Ainsi peut-on évoluer vers le constat qu’il y a là la marque de l’installation d’une nouvelle catégorie de dirigeants, absolument dans le Système sinon “marionnette” du Système-finissant, et pourtant produisant dans la perception générale un désordre considérable que personne n’arrive à contenir et qui s’avère au bout du compte absolument antiSystème. L’on sait bien ce que ne cesse de répéter, que je crois que l’ennemi absolu du Système c’est le désordre ; parce que le Système surpuissant a installé un simulacre de structuration dont dépend sa survie, et que les chocs successifs que lui assène le désordre menacent chaque jour un peu plus cette fragile pseudo-architecture. Ainsi les “marionnettes” du Système sont-elles finalement productrices du désordre mortellement antiSystème.
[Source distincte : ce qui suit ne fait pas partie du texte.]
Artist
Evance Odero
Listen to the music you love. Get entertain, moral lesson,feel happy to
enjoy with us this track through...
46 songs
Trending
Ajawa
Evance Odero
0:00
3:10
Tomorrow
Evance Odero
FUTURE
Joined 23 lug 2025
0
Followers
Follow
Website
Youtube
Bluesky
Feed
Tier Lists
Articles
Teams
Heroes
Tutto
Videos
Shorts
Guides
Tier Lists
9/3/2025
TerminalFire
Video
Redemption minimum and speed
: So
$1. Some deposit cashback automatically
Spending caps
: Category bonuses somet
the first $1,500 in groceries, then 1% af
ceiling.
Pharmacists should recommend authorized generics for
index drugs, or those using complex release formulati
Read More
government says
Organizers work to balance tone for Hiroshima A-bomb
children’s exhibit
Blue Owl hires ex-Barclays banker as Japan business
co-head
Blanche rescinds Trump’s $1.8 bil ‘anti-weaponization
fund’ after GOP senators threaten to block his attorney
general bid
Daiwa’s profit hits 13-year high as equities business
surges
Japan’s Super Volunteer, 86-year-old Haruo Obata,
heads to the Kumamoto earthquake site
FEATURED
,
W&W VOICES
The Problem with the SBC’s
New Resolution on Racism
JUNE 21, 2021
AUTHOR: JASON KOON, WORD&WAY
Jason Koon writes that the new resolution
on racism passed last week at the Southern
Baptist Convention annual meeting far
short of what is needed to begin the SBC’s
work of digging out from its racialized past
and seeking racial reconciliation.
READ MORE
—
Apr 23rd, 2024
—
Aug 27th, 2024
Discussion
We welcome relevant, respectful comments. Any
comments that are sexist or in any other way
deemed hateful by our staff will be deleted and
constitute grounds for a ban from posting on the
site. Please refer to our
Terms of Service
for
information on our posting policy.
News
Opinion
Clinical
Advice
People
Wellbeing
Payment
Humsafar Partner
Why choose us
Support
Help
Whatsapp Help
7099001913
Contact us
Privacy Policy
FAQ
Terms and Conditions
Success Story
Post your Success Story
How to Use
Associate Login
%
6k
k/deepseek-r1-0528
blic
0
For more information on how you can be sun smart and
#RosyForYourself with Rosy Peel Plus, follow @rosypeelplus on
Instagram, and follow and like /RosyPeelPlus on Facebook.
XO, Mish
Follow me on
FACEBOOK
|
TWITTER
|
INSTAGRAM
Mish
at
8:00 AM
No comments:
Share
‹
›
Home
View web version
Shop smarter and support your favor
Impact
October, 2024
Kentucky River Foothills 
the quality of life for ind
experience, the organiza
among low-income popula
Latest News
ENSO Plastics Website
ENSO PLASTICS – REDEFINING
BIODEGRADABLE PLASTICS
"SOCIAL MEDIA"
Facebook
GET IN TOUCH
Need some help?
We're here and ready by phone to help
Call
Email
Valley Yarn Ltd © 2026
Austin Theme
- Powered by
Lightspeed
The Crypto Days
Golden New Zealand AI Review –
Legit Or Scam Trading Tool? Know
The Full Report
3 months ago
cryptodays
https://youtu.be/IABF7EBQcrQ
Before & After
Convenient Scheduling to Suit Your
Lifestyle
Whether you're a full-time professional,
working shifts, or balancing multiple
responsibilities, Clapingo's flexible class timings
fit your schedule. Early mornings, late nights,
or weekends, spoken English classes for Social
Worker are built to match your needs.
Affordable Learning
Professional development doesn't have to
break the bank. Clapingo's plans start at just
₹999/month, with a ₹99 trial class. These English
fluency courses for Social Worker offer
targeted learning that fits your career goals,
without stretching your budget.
Ce sont les dirigeants-Système et les héros de La Fin des Temps.
Comprenez bien ce raisonnement... Que m’importe que l’OTAN soit un zombie faisant n’importe quoi, ce « que tout le monde sait mais que personne n’ose dire » ; que m’importe que l’“armée européenne” dont rêve Macron, le Napoléon-IV de la postmodernité, soit une lubie absolument irréalisable, sinon avec la vertu d’exposer ce simulacre grotesque qu’est “leur-Europe” ; que m’importe, etc... Ce qui m’importe, pour l’épisode en question de l’interview à The Economist, c’est le désordre et la confusion produits par cette intervention.
Le paradoxe ultime de cette situation, c’est qu’il y a, je crois, chez chacun d’eux (Trump-Macron) une sorte de réelle sincérité dans tel ou tel acte, pourtant producteur de désordre sans précédent. Je crois Macron sincère lorsqu’il dit ce qu’il dit de l’OTAN, et qu’il est donc sincèrement “européen” lorsqu’il fait la promotion d’une “armée européenne” dans la projection de laquelle Cunningham voit étrangement l’ombre terrible et funeste de Napoléon-IV. Caitline Johnstone et Assad de Syrie croient que Trump est « le plus honnête président qu’ait eu les États-Unis » simplement parce qu’il ne dissimule rien, par exemple lorsque les forces US rackettent le pétrole syrien comme de vulgaires porte-flingues des compagnies pétrolières US ou “daeschiennes” ; ou bien, pour Caitline, lorsqu’on le voit sur une photo, marchant pompeusementen smoking à la mode-Epstein au côté d’Elizabeth II :
« Non, quand je dis que Trump est le président américain le plus honnête de tous les temps, je veux dire qu'il a un don unique pour exposer la gueule de l'empire pour ce qu’elle est exactement, dans toute sa dépravation, toute sa tromperie, toute sa corruption, et dans ce cas, tout son ridicule à couper le souffle. Je veux dire, regardez cette photo... »
Quel étrange mélange de dérision, de bouffonnerie, d’aveuglements impuissants, et pourtant d’événement formidables et inimaginables qui s’inscrivent comme tels dans nos inconscients pour ce qu’il valent vraiment. Nous vivons une Fin des Temps étincelante : il ne s’agit de la comprendre et de l’expliquer, ce qui est bien au-delà de nos capacités ; il ne s’agit pas de la faire passer au jugement de notre raison qui est subvertie et bouffie d’hybris soldée au dernier Prisunic. Il s’agit d’en saisir l’émanation bouleversante au travers de notre capacité d’intuition, pour ressentir ce terrible et sublime grondement tellurique indiquant que les dieux, décidément las de nos prétentions grotesques et de nos frasques indignes, ont décidé d’agir.